In redundancy procedures, the employer also has to comply with a certain notice period after issuing the final grounded decision for the redundancy.
What are the rules that govern redundancy procedures?
Redundancy procedures (terminations for business-related reasons based on market, structural or technological grounds) must follow a complex procedure.
Employees made redundant are entitled to compensation, the amount of which depends on the employee’s length of service.
Are there particular rules for collective redundancies/mass layoffs?
Yes, redundancies can be individual or collective with different applicable rules.
‘Collective redundancy’ is defined as successive or simultaneous termination of employment agreements over a three-month period by the employer, affecting at least two or five employees, depending on the size of the undertaking – two if the employer is a company with fewer than 50 employees and five if the employer is a company with more than 50 employees.
What protections do employees have on dismissal?
Employees affected by dismissal procedures triggered by the employer are legally entitled to compensation.
The following enjoy additional protection against dismissal:
- employees who are pregnant;
- employees who have recently given birth;
- employees who are breastfeeding;
- employees who are on parental leave; and
- employees’ representatives.
Jurisdiction and procedure
Which tribunals or courts have jurisdiction to hear complaints?
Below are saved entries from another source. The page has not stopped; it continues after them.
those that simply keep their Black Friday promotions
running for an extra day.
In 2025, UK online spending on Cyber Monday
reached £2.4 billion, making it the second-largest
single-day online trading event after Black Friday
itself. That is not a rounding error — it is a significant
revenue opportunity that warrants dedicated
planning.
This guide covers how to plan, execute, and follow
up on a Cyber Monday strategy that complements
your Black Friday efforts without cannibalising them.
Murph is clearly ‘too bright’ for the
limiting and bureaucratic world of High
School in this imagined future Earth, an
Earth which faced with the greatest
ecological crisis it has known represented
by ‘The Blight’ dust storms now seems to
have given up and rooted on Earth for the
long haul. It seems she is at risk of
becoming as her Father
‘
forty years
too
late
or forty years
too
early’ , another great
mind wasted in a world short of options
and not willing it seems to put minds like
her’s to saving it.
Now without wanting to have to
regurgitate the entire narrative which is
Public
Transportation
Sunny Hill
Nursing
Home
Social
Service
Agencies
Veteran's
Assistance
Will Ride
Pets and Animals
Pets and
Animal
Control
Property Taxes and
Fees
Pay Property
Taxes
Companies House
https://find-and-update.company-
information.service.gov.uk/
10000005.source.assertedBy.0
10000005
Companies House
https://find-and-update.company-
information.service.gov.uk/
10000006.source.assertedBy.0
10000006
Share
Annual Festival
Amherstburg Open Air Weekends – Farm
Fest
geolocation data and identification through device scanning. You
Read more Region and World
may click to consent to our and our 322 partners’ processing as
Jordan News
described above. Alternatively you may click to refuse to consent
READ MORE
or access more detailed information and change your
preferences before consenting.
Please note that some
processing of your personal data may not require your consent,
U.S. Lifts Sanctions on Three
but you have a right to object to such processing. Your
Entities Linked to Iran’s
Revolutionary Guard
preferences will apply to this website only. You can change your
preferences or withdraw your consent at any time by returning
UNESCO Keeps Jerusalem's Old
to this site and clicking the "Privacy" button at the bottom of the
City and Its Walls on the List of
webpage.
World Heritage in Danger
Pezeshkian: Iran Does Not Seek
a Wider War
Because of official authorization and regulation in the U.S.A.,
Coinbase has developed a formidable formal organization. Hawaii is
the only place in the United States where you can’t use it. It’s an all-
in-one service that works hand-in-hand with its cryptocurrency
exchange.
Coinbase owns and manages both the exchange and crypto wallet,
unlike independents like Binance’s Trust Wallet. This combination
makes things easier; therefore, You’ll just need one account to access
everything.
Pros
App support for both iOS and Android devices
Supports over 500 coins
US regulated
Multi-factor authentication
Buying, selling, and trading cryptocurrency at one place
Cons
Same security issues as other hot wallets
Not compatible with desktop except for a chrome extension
The Labour Court, presided by one judge, has jurisdiction over employment-related complaints at first instance.
The Social Division of the Court of Appeals, ruling with a panel of three judges, has jurisdiction over appeals from the Labour Court. The Supreme Court of Justice, also ruling with a panel of three judges, is the ultimate instance.
What is the procedure and typical timescale?
The procedure will differ according to the nature of the complaint, since special procedures will apply to different types of claim. As a rule, in employment-related judicial complaints the court must promote a conciliatory hearing. In some special procedures, this conciliatory phase will occur not before the court, but before the Public Attorney’s Office. In order to submit a claim, an employee must pay court and justice fees. The employee may be exempted from this payment in some situations.
Employment-related complaints typically take between one and two years to be decided by the first-instance court.
What is the route for appeals?
It is possible to appeal a first-instance decision before the Court of Appeals. However, the admissibility of the appeal will, in principle, depend on the type and value of the claim. An appeal will always be admissible, regardless of the value of the claim, where the case concerns:
- the determination of the professional category of the employee, his or her dismissal, and reinstatement and validity of employment agreement;
- work-related accidents or occupational diseases; and
- legal proceedings of welfare institutions, family allowance and syndicates.
Appeals on substantial matters (ie, on the claim itself and not related to procedural matters) usually take between one and two years to be decided.